Exercise description → Across the material below, count the lines that include the word "месец" and give only that count.

-- Opening Marker --

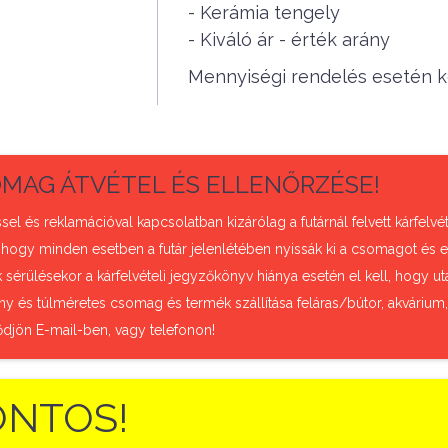
- Kerámia tengely
- Kiváló ár - érték arány
Mennyiségi rendelés esetén ké
MAG ÁTVÉTEL ÉS ELLENŐRZÉSE!
sel és reklamációval kapcsolatban kizárólag a futárnál felvett kárfel
 hogy minden esetben a futár jelenlétében nyissák ki a csomagot és e
sérülésekor a kárfelvételi jegyzőkönyv hiánya esetén el kell, hogy uta
ny és túlméretes csomag és termék szállítása feláras/bútor, akvárium
ődjön E-mail-ben, vagy telefonon!
ONTOS!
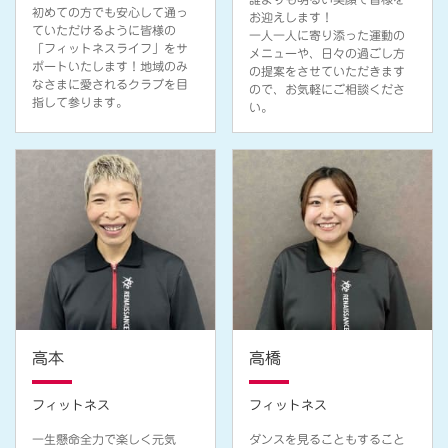
初めての方でも安心して通っ
お迎えします！
ていただけるように皆様の
一人一人に寄り添った運動の
「フィットネスライフ」をサ
メニューや、日々の過ごし方
ポートいたします！地域のみ
の提案をさせていただきます
なさまに愛されるクラブを目
ので、お気軽にご相談くださ
指して参ります。
い。
高本
高橋
フィットネス
フィットネス
一生懸命全力で楽しく元気
ダンスを見ることもすること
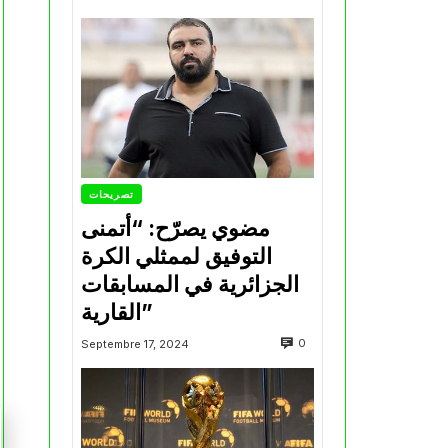
تصريحات
مضوي يصرّح: “أتمنى
التوفيق لممثلي الكرة
الجزائرية في المسابقات
القارية”
0
Septembre 17, 2024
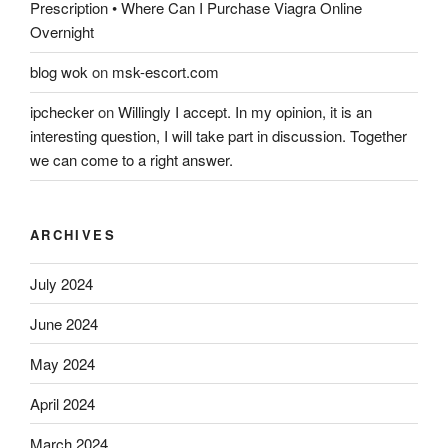
Prescription • Where Can I Purchase Viagra Online
Overnight
blog wok
on
msk-escort.com
ipchecker
on
Willingly I accept. In my opinion, it is an
interesting question, I will take part in discussion. Together
we can come to a right answer.
ARCHIVES
July 2024
June 2024
May 2024
April 2024
March 2024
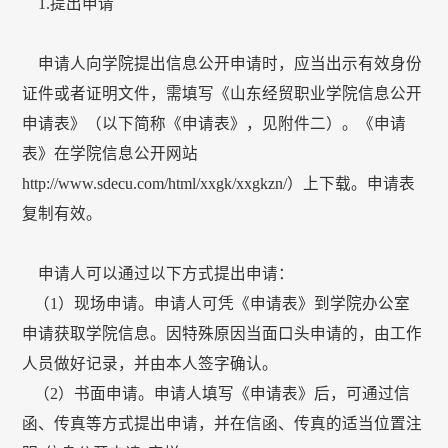
1.提出申请
申请人向学院提出信息公开申请时，应当出示有效身份
证件或者证明文件，需填写《山东经贸职业学院信息公开
申请表》（以下简称《申请表》，见附件二）。《申请
表》在学院信息公开网站
http://www.sdecu.com/html/xxgk/xxgkzn/）上下载。申请表
复制有效。
申请人可以通过以下方式提出申请：
（1）现场申请。申请人可凭《申请表》到学院办公室
申请获取学院信息。因特殊原因当面口头申请的，由工作
人员做好记录，并由本人签字确认。
（2）书面申请。申请人填写《申请表》后，可通过信
函、传真等方式提出申请，并在信函、传真的适当位置注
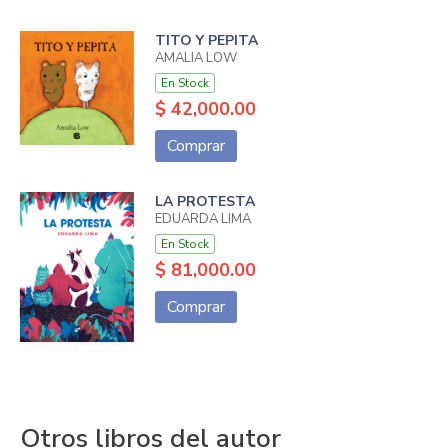
IL. SHEENA DEMPSEY
TITO Y PEPITA
AMALIA LOW
En Stock
$ 42,000.00
Comprar
LA PROTESTA
EDUARDA LIMA
En Stock
$ 81,000.00
Comprar
Otros libros del autor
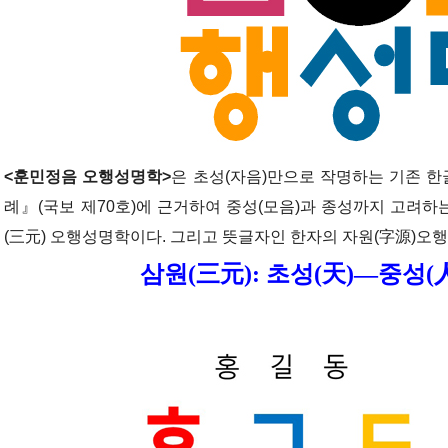
<훈민정음 오행성명학>
은 초성(자음)만으로 작명하는 기존 
례』(국보 제70호)에 근거하여 중성(모음)과 종성까지 고려하
(三元) 오행성명학이다. 그리고 뜻글자인 한자의 자원(字源)오
삼원(三元): 초성(天)―중성(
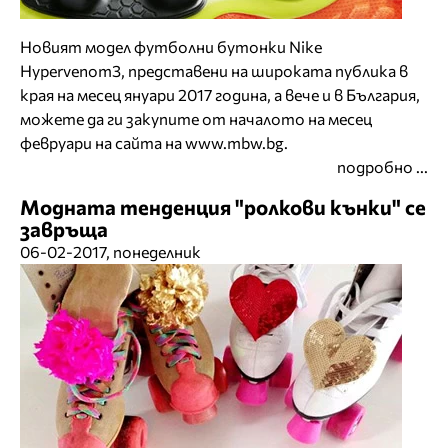
Новият модел футболни бутонки Nike
Hypervenom3, представени на широката публика в
края на месец януари 2017 година, а вече и в България,
можете да ги закупите от началото на месец
февруари на сайта на www.mbw.bg.
подробно ...
Модната тенденция "ролкови кънки" се
завръща
06-02-2017, понеделник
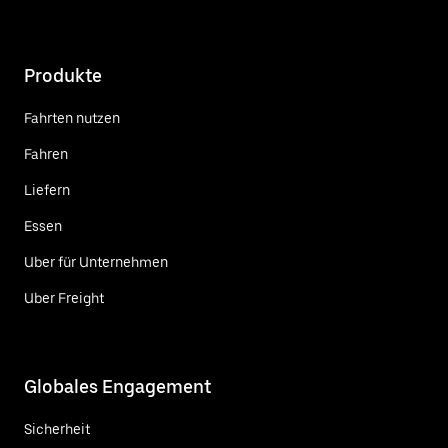
Produkte
Fahrten nutzen
Fahren
Liefern
Essen
Uber für Unternehmen
Uber Freight
Globales Engagement
Sicherheit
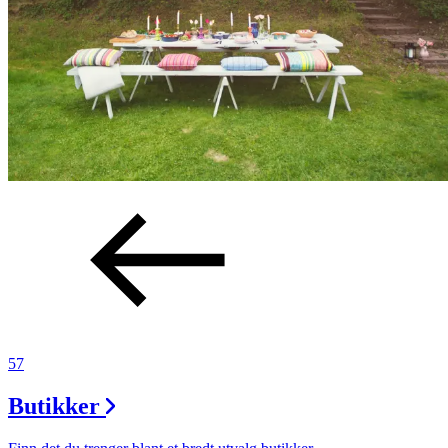
57
Butikker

-- Closing Marker --

Task answer → 2